Document layout detection data:
---+---

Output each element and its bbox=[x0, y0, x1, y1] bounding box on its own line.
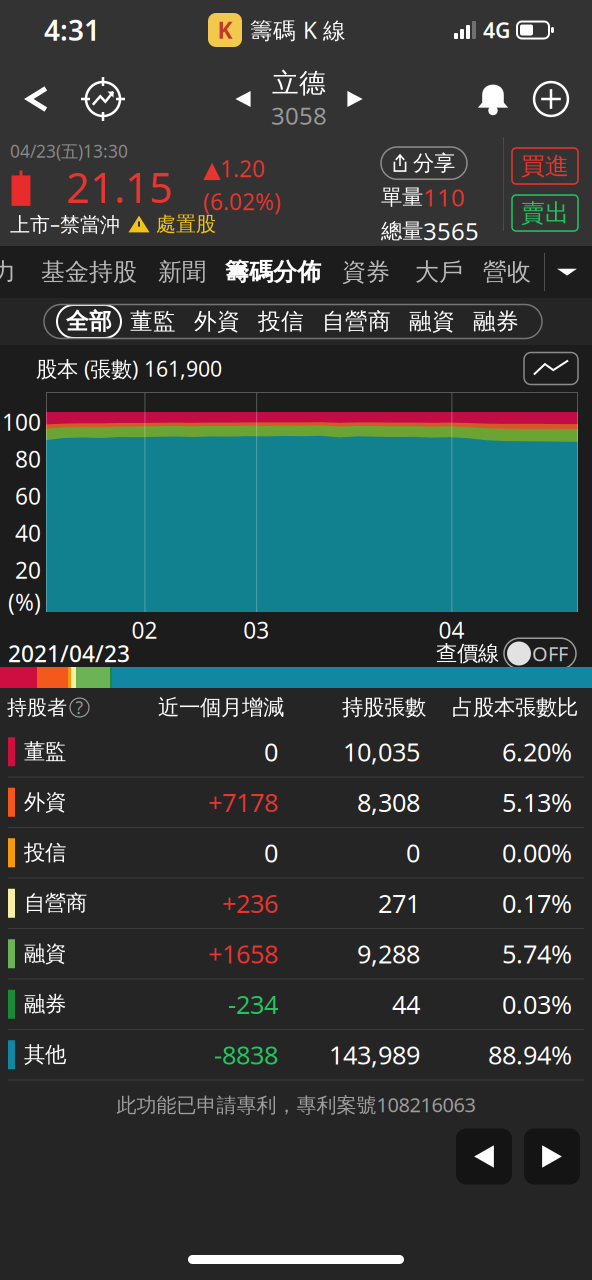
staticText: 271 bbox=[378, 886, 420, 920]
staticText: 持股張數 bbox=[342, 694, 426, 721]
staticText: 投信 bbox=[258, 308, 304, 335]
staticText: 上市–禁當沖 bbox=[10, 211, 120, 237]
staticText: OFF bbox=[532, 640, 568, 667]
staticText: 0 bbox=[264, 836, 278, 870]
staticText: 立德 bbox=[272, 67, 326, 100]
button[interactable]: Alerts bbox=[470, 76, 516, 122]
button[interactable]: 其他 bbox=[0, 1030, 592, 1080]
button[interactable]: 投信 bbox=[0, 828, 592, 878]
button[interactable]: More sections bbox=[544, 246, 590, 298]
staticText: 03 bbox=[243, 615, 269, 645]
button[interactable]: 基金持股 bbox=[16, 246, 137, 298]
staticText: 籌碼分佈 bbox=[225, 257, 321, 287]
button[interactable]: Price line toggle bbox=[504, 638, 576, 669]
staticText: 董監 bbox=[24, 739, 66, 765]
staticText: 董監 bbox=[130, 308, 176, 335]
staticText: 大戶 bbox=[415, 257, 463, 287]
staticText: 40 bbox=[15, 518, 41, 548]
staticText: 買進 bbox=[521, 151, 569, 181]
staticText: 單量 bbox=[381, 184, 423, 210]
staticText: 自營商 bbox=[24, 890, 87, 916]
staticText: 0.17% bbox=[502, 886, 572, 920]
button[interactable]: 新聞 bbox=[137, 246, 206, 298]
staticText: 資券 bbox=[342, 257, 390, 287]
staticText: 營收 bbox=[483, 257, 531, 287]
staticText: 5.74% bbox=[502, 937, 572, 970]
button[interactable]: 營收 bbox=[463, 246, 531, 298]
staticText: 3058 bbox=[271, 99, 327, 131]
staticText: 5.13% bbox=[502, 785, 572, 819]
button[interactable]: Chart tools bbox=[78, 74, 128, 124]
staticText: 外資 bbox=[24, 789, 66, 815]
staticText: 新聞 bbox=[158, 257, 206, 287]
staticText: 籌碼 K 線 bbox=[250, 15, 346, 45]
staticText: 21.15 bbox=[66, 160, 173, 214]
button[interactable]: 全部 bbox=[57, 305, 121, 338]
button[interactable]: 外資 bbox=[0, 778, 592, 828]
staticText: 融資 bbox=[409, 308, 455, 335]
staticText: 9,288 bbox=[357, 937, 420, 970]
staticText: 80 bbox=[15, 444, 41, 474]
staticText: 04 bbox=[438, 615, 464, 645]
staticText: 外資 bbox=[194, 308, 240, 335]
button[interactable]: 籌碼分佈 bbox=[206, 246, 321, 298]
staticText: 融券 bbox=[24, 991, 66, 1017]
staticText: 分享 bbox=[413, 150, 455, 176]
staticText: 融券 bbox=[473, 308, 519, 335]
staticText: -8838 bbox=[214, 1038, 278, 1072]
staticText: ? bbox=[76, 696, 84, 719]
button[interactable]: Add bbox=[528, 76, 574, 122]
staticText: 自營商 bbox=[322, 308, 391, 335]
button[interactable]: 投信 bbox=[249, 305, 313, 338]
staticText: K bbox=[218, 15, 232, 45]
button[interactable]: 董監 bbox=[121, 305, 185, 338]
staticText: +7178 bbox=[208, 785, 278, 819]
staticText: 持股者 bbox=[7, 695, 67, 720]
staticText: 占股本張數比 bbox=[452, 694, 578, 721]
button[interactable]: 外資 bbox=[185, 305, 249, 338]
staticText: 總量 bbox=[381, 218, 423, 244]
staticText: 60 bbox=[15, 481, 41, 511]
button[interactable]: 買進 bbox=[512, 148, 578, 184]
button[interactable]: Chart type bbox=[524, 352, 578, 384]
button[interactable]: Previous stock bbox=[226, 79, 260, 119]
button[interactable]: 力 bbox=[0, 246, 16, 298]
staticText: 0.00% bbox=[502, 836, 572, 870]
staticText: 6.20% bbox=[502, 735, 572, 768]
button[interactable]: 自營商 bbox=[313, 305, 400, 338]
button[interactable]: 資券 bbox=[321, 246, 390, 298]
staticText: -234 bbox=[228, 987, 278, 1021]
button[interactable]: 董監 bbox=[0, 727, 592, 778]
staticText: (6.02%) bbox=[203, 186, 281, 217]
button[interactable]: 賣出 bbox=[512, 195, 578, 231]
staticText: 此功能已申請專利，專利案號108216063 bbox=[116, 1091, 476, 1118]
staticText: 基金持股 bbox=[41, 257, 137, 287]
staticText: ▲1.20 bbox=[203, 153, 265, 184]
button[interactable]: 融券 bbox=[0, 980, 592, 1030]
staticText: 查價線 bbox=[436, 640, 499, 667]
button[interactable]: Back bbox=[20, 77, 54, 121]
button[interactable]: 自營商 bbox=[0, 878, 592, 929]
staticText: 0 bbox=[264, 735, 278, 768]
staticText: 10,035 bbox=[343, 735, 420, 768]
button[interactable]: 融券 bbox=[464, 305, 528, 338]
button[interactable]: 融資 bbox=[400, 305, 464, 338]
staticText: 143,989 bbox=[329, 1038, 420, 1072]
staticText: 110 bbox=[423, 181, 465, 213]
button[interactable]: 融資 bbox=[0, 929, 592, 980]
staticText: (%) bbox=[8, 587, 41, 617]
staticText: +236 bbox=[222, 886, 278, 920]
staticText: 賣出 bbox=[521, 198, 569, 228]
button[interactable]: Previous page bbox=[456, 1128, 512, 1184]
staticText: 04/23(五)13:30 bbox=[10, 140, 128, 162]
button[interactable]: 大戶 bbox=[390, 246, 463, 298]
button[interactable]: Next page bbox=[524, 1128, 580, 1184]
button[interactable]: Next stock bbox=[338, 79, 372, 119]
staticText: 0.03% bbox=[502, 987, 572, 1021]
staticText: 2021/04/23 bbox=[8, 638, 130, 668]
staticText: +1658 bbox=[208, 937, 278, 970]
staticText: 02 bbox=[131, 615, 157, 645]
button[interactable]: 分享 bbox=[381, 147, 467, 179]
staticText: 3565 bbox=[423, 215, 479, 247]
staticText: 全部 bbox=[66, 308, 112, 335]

---+---

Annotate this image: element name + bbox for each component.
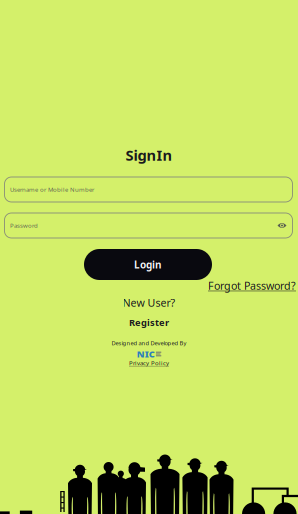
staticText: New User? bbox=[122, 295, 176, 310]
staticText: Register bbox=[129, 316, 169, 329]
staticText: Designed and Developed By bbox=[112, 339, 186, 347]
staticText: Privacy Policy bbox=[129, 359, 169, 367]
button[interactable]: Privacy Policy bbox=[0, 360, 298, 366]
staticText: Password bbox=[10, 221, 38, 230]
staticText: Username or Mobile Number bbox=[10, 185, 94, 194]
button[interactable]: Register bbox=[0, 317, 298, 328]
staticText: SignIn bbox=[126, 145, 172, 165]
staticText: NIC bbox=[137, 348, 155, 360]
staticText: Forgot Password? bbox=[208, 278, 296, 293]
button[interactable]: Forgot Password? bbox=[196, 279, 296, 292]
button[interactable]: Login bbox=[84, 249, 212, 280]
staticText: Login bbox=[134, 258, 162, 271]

---+---

▶ [What you will do] In the records above, find each line that mentions the string "Register", then copy it.

▶ [Exercise solution]
staticText: Register bbox=[129, 316, 169, 329]
button[interactable]: Register bbox=[0, 317, 298, 328]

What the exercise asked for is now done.